Figure 13 shows the original mobility (left side) of a holdout dataset for a group of participants compared to the predicted mobility (right side) using the DL model. The figure shows clearly that participants consider different navigation patterns while walk in the environment. Some participants chose to take shorter paths when moving within the environment, as shown in Figs. 13b, a, as a result, the area they explored was limited. Some other participants have walked deep into the VR artwork and reached the edges of the tracking area (physical environment) as shown in Fig. 13f, e and h. The model prediction shows exceptional precision results in predicting participants’ different travelling patterns in the VE based on the first few steps of their movements.

5.3 Discussions

The experimental environment produced a unique dataset that allows us to track user activities and behaviour in a VR environment. The DL models exhibit a high level of accuracy in modelling and predicting user movements in VR environments especially when no clear walking paths and directions were given to the participants. The current modelling consists of different sequential steps that need to be applied in order to obtain the required results. Different models and techniques have been used to improve the prediction. We reached the best performance for the model using clustering, Geo-VR locations and LSTM.
The DL model has its limitations. There is a potential “cold start” issue, similar to that of a recommendation system, that the model cannot draw good inferences when it has not yet received sufficient information. Very short mobility can lead to poor prediction as shown in Fig. 13b, where the participants are not willing to explore more views in the scene then the model may not predict the right next view to be visited. In addition, a participant visited clusters A, B, C, then ending in B will cause a loop in mobility in the input pattern.
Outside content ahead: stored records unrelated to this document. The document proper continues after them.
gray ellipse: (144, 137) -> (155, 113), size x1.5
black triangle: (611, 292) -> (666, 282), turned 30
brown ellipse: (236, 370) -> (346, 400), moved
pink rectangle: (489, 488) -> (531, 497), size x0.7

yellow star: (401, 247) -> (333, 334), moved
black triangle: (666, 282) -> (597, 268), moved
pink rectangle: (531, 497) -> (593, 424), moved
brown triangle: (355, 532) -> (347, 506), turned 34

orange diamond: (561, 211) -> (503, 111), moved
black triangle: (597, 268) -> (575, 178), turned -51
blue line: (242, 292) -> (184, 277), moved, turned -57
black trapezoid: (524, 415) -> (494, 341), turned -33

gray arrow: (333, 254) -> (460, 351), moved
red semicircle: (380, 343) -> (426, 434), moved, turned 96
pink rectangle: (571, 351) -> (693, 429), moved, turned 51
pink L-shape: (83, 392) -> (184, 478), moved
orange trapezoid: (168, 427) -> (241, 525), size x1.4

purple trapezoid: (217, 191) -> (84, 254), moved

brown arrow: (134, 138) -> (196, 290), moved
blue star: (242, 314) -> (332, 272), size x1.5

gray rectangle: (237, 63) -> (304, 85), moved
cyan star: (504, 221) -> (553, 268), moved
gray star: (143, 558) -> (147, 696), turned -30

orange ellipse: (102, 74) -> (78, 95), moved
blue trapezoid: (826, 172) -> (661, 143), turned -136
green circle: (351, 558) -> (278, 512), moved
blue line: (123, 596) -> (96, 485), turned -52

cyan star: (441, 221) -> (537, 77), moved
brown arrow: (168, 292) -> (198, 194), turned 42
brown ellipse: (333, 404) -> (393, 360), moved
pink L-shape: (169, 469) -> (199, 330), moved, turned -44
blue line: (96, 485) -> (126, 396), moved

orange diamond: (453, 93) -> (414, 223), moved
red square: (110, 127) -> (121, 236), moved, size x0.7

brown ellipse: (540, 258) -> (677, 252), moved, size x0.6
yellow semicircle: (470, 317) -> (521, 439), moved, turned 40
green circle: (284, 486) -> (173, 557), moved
Looped movements can lead to excessive travels between neighbouring clusters in prediction as shown in 13f.
One of the main use cases of our DL model is a virtual tour guide that recommends areas for exploration to new visitors of a VR exhibition. The recommendation will be based on the first few movements of the visitor and the modelling of user movements from previous visitors or artists. While our results show a high performance in model predictions, the integration of such a model in a VE for recommendation requires additional considerations. Firstly, the model’s Top1 suggest for the next location (cluster) may not be immediately next to the user’s current location. So the application will need to provide a path for the user to travel or different suggestions can be used from the model’s top-K results. Secondly, the model may suggest a path that includes loops (users returning to one of the previously visited locations) based on data from previous users. The loops can be avoided by considering the prediction with the lowest loss to replace the prediction of the model \(C_{n+1}\); Where \(C_{n} \ne C_{n+1}\).
Additionally, it is important to note that the model’s generalisability can be assessed due to its consideration of an abstract environment without a given task to model user mobility. The model’s ability to use timeseries data to predict user mobility suggests that it could potentially work on other use cases as well. However, for successful application in different environments, certain prerequisites must be met. Specifically, the environmental setup, including the tracking space and real walk locomotion, must be consistent with the original setup used to train the model. Furthermore, the same data processing steps, including the modelling, should be employed to ensure reliable outcomes.
Our work encapsulates a sequence of data processing and modelling steps. Many detailed configurations and ML hyperparameters were tailored for the specific VR environment, physical space, and user interactions. However, the entire process from raw data acquisition to data preprocessing and DL can be automated without human intervention. This is particularly important when the system is deployed to support a public VR exhibition where expert support is limited.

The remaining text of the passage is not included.